Where you can’t dance don’t delay… “

Merci mes beautés.”

Indira Dominici says, “Where you can’t love, don’t delay” – my friend Camila Dutervil would quote Frida Kahlo while we were on the road in Italy. I was looking for the mermaids I wanted to film, and Camila was my true-hearted travel companion. For some reason, I’ve mistaken the quote, and until this day, I thought it said, “Where you can’t dance, don’t delay.” In Sardinia, we drove to Is Arutas, the crystal sand beach, looking the polished colourful quartz stones, but arrived in a cold, windy, black&white day and danced, in and for the wind; The following year, we went to Stromboli, Sicily, and danced on and for the dark volcanic sand beach, feeling the pulse of the volcano in our bodies. Indian Summer brings back my memories of dancing in and for the waters, the air, the earth and the fire. With the women I love, my greatest friends, I wandered on my venture of capturing affection on film. Traveling home, cause you’ll always be my home.”

“Indian Summer” follows the previously released singles “Give A Little Love ft. Sufjan Stevens,” as well as lead singles “Lions,” and “Belle Pénitence.” 

In a departure from the radiant alt-pop of De Lassus’ first two albums, SISTER brings that depth and contrast to a more heavily contoured yet beautifully nuanced sonic backdrop. The album was mostly made in New York City with producer Thomas Bartlett (Joan as Police Woman, Yoko Ono, Florence + the Machine), with additional production by Sufjan Stevens and Bryce Dessner.

SISTER is an album populated by mythic creatures of all kinds: lions on parade, lovers turned to cannibals, kings and Sirens and women with wings. Like any great fabulist, she threads her storytelling with a fragile wisdom, revealing essential truths about all the danger and wildness within the human heart. With each moment elevated by her spellbinding vocal work—a gift she’s shown in recording and touring as a singer for The National—SISTER ultimately makes for a transportive listening experience, at turns impossibly dreamlike and profoundly illuminating. 

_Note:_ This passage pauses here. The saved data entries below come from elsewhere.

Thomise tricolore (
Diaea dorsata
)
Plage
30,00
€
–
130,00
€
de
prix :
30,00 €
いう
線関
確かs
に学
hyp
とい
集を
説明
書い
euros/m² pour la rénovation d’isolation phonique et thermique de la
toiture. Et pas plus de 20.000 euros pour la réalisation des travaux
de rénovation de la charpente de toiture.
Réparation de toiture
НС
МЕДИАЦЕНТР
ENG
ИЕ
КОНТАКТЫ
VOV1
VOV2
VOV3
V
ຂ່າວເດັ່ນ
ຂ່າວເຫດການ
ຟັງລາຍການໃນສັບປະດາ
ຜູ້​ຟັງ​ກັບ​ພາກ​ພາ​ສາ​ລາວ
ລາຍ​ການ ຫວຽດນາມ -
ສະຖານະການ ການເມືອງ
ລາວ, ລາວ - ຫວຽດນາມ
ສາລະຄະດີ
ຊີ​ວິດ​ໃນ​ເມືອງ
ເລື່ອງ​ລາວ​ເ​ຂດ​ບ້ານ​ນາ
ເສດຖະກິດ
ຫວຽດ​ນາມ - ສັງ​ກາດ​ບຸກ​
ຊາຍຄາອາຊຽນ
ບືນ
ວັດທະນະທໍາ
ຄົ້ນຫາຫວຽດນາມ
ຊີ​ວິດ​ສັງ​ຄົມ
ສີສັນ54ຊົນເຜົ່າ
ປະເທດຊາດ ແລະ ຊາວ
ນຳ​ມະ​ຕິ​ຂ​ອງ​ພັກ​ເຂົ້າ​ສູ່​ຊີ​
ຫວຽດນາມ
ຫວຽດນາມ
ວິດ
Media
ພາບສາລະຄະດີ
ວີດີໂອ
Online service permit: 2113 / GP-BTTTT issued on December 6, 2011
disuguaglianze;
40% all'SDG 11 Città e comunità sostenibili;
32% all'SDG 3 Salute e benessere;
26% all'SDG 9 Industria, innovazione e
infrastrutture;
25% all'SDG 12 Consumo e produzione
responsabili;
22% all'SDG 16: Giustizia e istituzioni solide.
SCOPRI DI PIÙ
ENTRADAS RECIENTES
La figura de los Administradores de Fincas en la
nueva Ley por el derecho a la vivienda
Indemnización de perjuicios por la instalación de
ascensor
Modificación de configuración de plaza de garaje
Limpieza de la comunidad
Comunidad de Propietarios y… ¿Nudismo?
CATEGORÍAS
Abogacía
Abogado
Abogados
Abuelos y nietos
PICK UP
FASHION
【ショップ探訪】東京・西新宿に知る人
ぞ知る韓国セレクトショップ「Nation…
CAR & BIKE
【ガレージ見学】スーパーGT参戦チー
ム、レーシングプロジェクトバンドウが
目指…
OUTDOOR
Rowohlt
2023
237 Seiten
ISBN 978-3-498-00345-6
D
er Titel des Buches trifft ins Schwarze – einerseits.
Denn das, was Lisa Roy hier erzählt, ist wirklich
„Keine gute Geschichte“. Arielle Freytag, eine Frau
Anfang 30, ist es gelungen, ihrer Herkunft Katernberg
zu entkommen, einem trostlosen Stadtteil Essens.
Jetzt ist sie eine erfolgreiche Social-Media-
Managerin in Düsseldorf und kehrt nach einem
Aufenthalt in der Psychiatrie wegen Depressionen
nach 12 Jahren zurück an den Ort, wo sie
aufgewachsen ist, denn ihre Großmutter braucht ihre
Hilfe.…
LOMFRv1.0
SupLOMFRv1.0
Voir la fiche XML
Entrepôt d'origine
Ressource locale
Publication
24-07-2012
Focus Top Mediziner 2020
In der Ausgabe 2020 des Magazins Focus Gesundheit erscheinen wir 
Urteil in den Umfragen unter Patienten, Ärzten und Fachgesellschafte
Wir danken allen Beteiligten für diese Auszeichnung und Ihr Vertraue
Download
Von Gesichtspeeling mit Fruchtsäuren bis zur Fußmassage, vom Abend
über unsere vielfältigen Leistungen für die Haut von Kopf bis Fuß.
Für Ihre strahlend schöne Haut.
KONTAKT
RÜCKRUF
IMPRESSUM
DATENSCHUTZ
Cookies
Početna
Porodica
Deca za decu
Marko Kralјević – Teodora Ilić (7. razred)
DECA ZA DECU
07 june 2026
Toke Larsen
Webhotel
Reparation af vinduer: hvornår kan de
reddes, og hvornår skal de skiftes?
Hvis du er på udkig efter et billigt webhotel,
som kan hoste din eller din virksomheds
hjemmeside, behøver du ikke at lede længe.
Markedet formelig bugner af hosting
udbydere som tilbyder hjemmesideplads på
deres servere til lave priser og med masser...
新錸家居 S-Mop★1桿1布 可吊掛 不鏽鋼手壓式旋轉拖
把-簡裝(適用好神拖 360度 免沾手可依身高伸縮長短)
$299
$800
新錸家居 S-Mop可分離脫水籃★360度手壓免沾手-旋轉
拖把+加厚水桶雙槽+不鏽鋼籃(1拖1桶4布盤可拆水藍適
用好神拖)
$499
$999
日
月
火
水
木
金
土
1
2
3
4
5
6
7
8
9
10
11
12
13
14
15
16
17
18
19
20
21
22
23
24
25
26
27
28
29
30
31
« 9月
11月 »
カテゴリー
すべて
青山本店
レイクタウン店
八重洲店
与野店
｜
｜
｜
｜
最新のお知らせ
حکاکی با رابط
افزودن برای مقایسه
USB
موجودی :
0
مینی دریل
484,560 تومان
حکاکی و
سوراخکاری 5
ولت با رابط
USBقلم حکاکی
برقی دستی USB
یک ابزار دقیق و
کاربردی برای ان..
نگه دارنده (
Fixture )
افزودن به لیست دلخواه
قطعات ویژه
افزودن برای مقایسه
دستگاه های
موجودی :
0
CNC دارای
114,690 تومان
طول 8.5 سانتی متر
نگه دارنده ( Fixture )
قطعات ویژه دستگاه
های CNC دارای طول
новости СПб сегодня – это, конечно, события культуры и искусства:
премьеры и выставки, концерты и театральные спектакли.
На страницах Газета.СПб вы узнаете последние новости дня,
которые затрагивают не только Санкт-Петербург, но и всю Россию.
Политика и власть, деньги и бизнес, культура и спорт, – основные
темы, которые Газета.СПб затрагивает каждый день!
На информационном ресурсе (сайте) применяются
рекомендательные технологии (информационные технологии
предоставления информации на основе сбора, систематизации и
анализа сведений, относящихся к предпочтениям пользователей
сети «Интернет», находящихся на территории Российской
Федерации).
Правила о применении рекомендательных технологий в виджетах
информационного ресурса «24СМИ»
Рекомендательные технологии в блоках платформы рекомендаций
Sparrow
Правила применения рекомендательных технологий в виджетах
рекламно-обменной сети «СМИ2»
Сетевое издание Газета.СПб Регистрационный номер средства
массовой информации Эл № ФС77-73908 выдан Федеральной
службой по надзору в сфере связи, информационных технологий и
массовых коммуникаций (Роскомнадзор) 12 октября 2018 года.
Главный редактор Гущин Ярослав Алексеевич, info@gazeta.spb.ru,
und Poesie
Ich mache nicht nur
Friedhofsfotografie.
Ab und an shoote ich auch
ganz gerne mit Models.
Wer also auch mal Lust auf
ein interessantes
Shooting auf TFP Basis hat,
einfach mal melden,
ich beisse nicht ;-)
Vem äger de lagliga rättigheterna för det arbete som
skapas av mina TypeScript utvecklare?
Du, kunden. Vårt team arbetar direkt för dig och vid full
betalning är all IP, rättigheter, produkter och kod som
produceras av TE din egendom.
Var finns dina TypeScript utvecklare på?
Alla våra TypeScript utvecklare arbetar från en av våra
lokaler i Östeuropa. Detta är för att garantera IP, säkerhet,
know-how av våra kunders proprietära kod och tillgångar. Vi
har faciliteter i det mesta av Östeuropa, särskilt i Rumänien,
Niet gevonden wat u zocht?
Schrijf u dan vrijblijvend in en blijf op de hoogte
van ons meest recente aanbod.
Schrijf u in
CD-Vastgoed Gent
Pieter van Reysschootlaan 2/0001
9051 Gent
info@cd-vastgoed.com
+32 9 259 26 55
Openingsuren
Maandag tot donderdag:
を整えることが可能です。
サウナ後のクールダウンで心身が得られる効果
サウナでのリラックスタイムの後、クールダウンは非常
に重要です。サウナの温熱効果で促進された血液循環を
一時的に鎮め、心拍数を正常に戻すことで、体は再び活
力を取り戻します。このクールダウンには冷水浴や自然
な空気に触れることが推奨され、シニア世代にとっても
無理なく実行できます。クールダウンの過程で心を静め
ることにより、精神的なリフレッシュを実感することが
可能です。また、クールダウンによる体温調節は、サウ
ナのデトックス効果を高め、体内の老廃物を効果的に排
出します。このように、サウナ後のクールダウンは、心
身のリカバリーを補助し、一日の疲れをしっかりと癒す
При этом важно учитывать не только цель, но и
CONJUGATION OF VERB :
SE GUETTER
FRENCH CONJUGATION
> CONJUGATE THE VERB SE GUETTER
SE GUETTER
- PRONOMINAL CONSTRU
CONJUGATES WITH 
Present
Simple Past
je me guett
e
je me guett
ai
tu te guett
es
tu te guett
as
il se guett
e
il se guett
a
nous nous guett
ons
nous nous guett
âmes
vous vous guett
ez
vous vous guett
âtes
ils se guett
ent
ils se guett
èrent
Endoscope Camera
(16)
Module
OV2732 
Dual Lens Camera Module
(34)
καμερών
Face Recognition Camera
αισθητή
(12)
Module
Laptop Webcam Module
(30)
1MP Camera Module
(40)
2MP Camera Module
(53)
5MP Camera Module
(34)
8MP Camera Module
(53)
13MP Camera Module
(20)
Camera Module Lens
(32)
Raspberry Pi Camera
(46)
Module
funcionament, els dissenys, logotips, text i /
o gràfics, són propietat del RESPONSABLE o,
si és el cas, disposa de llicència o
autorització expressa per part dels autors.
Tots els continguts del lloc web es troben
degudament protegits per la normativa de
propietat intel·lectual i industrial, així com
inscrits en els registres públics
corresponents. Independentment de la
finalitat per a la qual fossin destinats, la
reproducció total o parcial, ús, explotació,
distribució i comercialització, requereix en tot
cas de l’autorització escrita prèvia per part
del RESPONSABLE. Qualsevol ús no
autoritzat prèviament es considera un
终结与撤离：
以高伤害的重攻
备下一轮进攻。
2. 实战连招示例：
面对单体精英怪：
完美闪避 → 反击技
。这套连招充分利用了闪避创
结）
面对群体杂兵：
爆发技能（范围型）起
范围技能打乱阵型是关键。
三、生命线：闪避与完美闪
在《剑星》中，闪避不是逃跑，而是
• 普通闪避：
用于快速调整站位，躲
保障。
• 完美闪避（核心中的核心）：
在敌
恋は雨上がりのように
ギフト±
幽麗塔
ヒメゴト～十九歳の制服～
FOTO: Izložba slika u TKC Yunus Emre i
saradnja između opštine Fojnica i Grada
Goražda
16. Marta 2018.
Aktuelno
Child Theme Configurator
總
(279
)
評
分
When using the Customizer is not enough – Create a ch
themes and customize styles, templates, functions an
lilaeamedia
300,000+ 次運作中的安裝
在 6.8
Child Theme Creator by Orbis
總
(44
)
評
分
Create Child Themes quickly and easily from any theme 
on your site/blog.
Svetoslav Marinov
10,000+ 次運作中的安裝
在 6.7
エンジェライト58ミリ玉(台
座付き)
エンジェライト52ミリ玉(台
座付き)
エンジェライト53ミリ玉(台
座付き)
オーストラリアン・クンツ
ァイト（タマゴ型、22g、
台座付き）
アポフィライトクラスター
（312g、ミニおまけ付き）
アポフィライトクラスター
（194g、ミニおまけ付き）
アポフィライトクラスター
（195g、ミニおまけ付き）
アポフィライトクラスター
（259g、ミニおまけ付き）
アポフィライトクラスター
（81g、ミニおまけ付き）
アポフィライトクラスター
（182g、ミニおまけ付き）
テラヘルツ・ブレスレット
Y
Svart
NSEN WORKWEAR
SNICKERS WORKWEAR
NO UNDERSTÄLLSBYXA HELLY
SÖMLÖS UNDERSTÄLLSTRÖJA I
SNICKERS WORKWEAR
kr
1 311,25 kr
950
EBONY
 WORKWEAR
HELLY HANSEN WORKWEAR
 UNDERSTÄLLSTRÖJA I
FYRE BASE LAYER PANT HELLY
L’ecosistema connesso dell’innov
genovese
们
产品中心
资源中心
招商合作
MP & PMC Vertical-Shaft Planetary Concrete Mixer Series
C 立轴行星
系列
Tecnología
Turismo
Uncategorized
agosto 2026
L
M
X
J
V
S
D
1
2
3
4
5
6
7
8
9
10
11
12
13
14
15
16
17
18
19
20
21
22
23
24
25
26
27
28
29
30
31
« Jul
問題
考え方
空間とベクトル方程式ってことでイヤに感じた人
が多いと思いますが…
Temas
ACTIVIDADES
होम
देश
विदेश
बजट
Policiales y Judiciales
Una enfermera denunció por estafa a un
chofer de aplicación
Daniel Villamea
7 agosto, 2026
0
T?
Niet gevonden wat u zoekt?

“With my first two records I was on a quest, searching for the meaning of life and love and absolutely everything, but in making this album I felt much more grounded,” says De Lassus, who notes that becoming a mother closely informed her songwriting on SISTER. “Instead of feeling nostalgic for the past or worried about the future, I’m living more fully in the present, and it makes all the colors feel deeper and more contrasted than they were before.”